Global assembly code for action of the Helmholtz operator in C vectorized by batching four elements.

3.2 Vector extensions

A more direct way to inform the compiler to emit SIMD instructions without depending on OpenMP is to use vector extensions, ² which support vector data types. These were first introduced in the GNU compiler (GCC), but are also supported in recent versions of the Intel C compiler (ICC) and Clang. Analogous mechanisms exist in various vector-type libraries, e.g. VCL (Fog 2017). To evaluate and compare with the directive-based approach from Section 3.1, we created a further code generation target in Loopy to support vector data types. When inames and corresponding array axes are jointly tagged as vector loops, Loopy generates code to compute on data in vector registers directly, instead of scalar loops over the vector lanes. It is worth noting that the initial intermediate representation of the loop is identical in each case, and that the different specializations are achieved through code transformation. Listing 7 shows the C code generated for the Helmholtz operator vectorized by batching four elements using the vector extension target. Here almost all vectorized (innermost) loops for local assembly are replaced by operations on vector variables. For instructions which do not fit the vector computation model, most noticeably the indirect data gathering (lines 18–19 24–25), or instructions containing built-in mathematics functions which are not supported on vector data types (line 37), Loopy generates scalar loops over vector lanes decorated with #pragma omp simd. In addition, because vector extensions do not automatically broadcast scalars, any vector instruction with a scalar rvalue is modified by adding the zero vector to the expression, as shown in lines 29 and 31.

Listing 7.

Global assembly code for action of the Helmholtz operator in C vectorized by four elements (using vector extensions).

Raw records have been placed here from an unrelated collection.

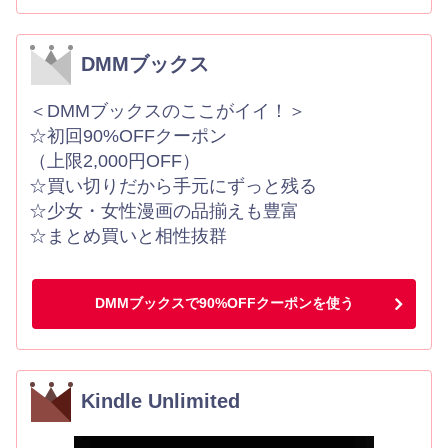
DMMブックス
＜DMMブックスのここがイイ！＞
☆初回90%OFFクーポン
（上限2,000円OFF）
☆買い切りだから手元にずっと残る
☆少女・女性漫画の品揃えも豊富
☆まとめ買いと相性抜群
DMMブックスで90%OFFクーポンを使う
Kindle Unlimited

Compared to Listing 6, using vector extensions removes most of the innermost loops, and the only remaining OpenMP SIMD directives are due to the limitations of vector extensions as explained previously.

4 Performance evaluation

We follow the performance evaluation methodology of Luporini et al. (2017) by measuring the assembly time of a range of operators of increasing complexity and polynomial degrees. Due to the large number of combinations of experimental parameters (operators, meshes, polynomial degrees, vectorization strategies, compilers, hyperthreading), we only report an illustrative portion of the results here, with the entire suite of experiments made available on the interactive online repository CodeOcean (Sun, 2019a).

4.1 Experimental setup

We performed experiments on a single node of two Intel systems, based on the Haswell and Skylake microarchitectures, as detailed in Table 1. Firedrake uses MPI for parallel execution where each MPI process handles the assembly for a subset of the domain. Hybrid MPI-OpenMP parallelization is not supported, and we stress that OpenMP pragmas are only used for SIMD vectorization within a single MPI process. Because we observe that hyperthreading usually improves the performance by 5% to 10% for our applications, we set the number of MPI processes to the number of logical cores of the CPU to utilize all available computation resources. Experimental results with hyperthreading turned off are available on CodeOcean. Turbo Boost is switched off to mitigate reproducibility problems that might be caused by dynamic thermal throttling. The batch size, i.e. the number of elements grouped together for vectorization, is chosen to be consistent with the SIMD length. We use three C compilers: GCC 7.3, ICC 18.0 and Clang 5.0. The two vectorization strategies described in Section 3 are tested on all platforms. We use the listed Base Frequency to calculate the peak performance in Table 1. In reality, modern Intel CPUs dynamically reduce frequencies on heavy workloads with AVX2 and AVX512 instructions, which results in lower achievable performance. Running the optimized LINPACK benchmark binary provided by Intel gives a reasonable indication of achievable peak performance for compute-bound applications.

Table 1.

Hardware specification for experiments.

	Haswell Xeon E5-2640 v3	Skylake Xeon Gold 6130
Base frequency	2.6 GHz	2.1 GHz
Physical cores	8	16
SIMD instruction set	AVX2	AVX512
doubles per SIMD vector	4	8
Cross-element vectorization batch size	4	8
FMA³ units per core	2	2
FMA instruction issue per cycle	2	2
Peak performance (double-precision)⁴	332.8 GFLOP/s	1075.2 GFLOP/s
System memory	4 × 8 GB DDR4-2133	2 × 32 GB DDR4-2666
LINPACK performance (double-precision)⁵	262.5 GFLOP/s	678.8 GFLOP/s
Memory bandwidth⁶	38.5 GB/s	36.6 GB/s
GCC/Clang arch flag	-march=native	-march=native
ICC SIMD flag	-xcore-avx2	-xcore-avx512 -qopt-zmm-usage=high
Other compiler flags	-O3 -ffast-math -fopenmp	-O3 -ffast-math -fopenmp
Intel Turbo Boost	OFF	OFF

For the benefit of reproducibility, we have archived the specific versions of Firedrake components used for the experimental evaluation on Zenodo (Sun, 2019b; Zenodo/Firedrake, 2019). An installation of Firedrake with components matching the ones used for evaluation in this paper can be obtained following the instruction at https://www.firedrakeproject.org/download.html, with the following command:

python3 firedrake-install --doi 10.5281/zenodo.2595487

We measure the execution time of assembling the residual for five operators: the mass matrix (“mass”), the Helmholtz equation (“helmholtz”), the vector Laplacian (“laplacian”), an elastic model (“elasticity”), and a hyperelastic model (“hyperelasticity”). The mathematical description of the operators is detailed in the supplemental material. These operators stem from real-world applications and cover a wide range of complexity: the generated C code for the corresponding global assembly kernels exceeds hundreds of KB for the hyperelasticity operator at high polynomial degree.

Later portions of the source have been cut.